* _Records supplied_:
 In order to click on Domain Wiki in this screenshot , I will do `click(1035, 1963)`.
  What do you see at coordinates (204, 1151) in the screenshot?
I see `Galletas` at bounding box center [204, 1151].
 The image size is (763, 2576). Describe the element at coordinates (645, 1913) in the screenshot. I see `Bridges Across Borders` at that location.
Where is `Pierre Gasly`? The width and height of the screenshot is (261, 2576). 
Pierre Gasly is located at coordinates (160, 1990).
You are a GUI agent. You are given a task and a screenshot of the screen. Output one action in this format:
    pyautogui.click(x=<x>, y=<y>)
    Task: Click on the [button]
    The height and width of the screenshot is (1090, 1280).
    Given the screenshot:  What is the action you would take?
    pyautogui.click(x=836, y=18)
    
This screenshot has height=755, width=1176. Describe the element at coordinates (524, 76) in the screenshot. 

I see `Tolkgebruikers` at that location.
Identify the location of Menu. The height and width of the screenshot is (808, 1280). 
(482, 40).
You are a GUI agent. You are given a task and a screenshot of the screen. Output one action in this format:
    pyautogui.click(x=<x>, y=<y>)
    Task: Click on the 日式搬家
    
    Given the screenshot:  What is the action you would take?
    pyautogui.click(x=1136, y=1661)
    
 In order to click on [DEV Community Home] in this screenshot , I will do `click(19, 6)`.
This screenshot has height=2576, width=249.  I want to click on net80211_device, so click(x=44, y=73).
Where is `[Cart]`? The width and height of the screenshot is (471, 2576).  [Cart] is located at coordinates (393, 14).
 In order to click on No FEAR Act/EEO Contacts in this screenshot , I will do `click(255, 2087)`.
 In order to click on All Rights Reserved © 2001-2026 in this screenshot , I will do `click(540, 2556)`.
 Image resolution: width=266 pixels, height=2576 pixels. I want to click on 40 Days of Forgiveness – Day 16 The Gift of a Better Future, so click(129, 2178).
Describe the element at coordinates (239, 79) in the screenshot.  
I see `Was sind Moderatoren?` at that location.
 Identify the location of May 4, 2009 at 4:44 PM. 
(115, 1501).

* _Task item_:
Each record above should be reproduced in full, exactly as it stands.

* _Solution below_:
 In order to click on Domain Wiki in this screenshot , I will do `click(1035, 1963)`.
  What do you see at coordinates (204, 1151) in the screenshot?
I see `Galletas` at bounding box center [204, 1151].
 The image size is (763, 2576). Describe the element at coordinates (645, 1913) in the screenshot. I see `Bridges Across Borders` at that location.
Where is `Pierre Gasly`? The width and height of the screenshot is (261, 2576). 
Pierre Gasly is located at coordinates (160, 1990).
You are a GUI agent. You are given a task and a screenshot of the screen. Output one action in this format:
    pyautogui.click(x=<x>, y=<y>)
    Task: Click on the [button]
    The height and width of the screenshot is (1090, 1280).
    Given the screenshot:  What is the action you would take?
    pyautogui.click(x=836, y=18)
    
This screenshot has height=755, width=1176. Describe the element at coordinates (524, 76) in the screenshot. 

I see `Tolkgebruikers` at that location.
Identify the location of Menu. The height and width of the screenshot is (808, 1280). 
(482, 40).
You are a GUI agent. You are given a task and a screenshot of the screen. Output one action in this format:
    pyautogui.click(x=<x>, y=<y>)
    Task: Click on the 日式搬家
    
    Given the screenshot:  What is the action you would take?
    pyautogui.click(x=1136, y=1661)
    
 In order to click on [DEV Community Home] in this screenshot , I will do `click(19, 6)`.
This screenshot has height=2576, width=249.  I want to click on net80211_device, so click(x=44, y=73).
Where is `[Cart]`? The width and height of the screenshot is (471, 2576).  [Cart] is located at coordinates (393, 14).
 In order to click on No FEAR Act/EEO Contacts in this screenshot , I will do `click(255, 2087)`.
 In order to click on All Rights Reserved © 2001-2026 in this screenshot , I will do `click(540, 2556)`.
 Image resolution: width=266 pixels, height=2576 pixels. I want to click on 40 Days of Forgiveness – Day 16 The Gift of a Better Future, so click(129, 2178).
Describe the element at coordinates (239, 79) in the screenshot.  
I see `Was sind Moderatoren?` at that location.
 Identify the location of May 4, 2009 at 4:44 PM. 
(115, 1501).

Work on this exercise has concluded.